(Beginning of Records for this exercise)

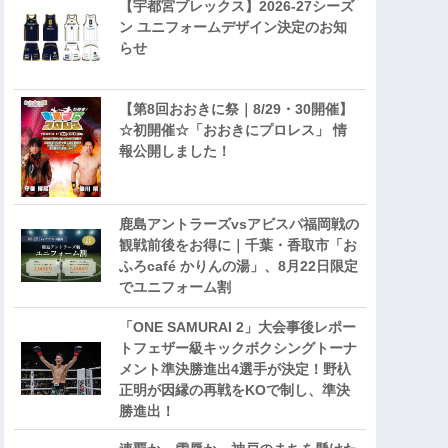
【宇都宮ブレックス】2026-27シーズ
ン ユニフォームデザイン決定のお知
らせ
【第8回おおきに祭｜8/29・30開催】
☆初開催☆「おおきにプロレス」 情
報公開しました！
鹿島アントラーズvsアビスパ福岡戦の
観戦前後をお得に｜千葉・香取市「お
ふろcafé かりんの湯」、8月22日限定
でユニフォーム割
「ONE SAMURAI 2」大会事後レポー
トフェザー級キックボクシングトーナ
メント準決勝進出4選手が決定！野杁
正明が因縁の再戦をKOで制し、準決
勝進出！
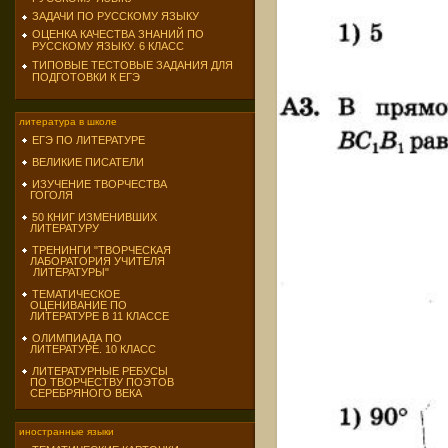
ЗАДАЧИ ПО РУССКОМУ ЯЗЫКУ
ОЦЕНКА КАЧЕСТВА ЗНАНИЙ ПО
РУССКОМУ ЯЗЫКУ. 6 КЛАСС
ТИПОВЫЕ ТЕСТОВЫЕ ЗАДАНИЯ ДЛЯ
ПОДГОТОВКИ К ЕГЭ
литература в школе
ЕГЭ ПО ЛИТЕРАТУРЕ
ВЕЛИКИЕ ПИСАТЕЛИ
ИЗУЧЕНИЕ ТВОРЧЕСТВА
ГОГОЛЯ
50 КНИГ ИЗМЕНИВШИХ
ЛИТЕРАТУРУ
ТРЕНИНГИ "ТВОРЧЕСКАЯ
ЛАБОРАТОРИЯ УЧИТЕЛЯ
ЛИТЕРАТУРЫ"
ТЕМАТИЧЕСКОЕ
ОЦЕНИВАНИЕ ПО
ЛИТЕРАТУРЕ В 11 КЛАССЕ
ОЛИМПИАДА ПО
ЛИТЕРАТУРЕ. 10 КЛАСС
ЛИТЕРАТУРНЫЕ РЕБУСЫ
ПО ТВОРЧЕСТВУ ПОЭТОВ
СЕРЕБРЯНОГО ВЕКА
иностранные языки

(End of Records for this exercise)

* Work to be completed
Go to the line above that has "ふろcafé かりんの湯」、8月22日限定" and copy exactly from there down to the line that has "ОЦЕНИВАНИЕ ПО", both included. Leave the pictures out.

* Response for this exercise
ふろcafé かりんの湯」、8月22日限定
でユニフォーム割
「ONE SAMURAI 2」大会事後レポー
トフェザー級キックボクシングトーナ
メント準決勝進出4選手が決定！野杁
正明が因縁の再戦をKOで制し、準決
勝進出！
ЗАДАЧИ ПО РУССКОМУ ЯЗЫКУ
ОЦЕНКА КАЧЕСТВА ЗНАНИЙ ПО
РУССКОМУ ЯЗЫКУ. 6 КЛАСС
ТИПОВЫЕ ТЕСТОВЫЕ ЗАДАНИЯ ДЛЯ
ПОДГОТОВКИ К ЕГЭ
литература в школе
ЕГЭ ПО ЛИТЕРАТУРЕ
ВЕЛИКИЕ ПИСАТЕЛИ
ИЗУЧЕНИЕ ТВОРЧЕСТВА
ГОГОЛЯ
50 КНИГ ИЗМЕНИВШИХ
ЛИТЕРАТУРУ
ТРЕНИНГИ "ТВОРЧЕСКАЯ
ЛАБОРАТОРИЯ УЧИТЕЛЯ
ЛИТЕРАТУРЫ"
ТЕМАТИЧЕСКОЕ
ОЦЕНИВАНИЕ ПО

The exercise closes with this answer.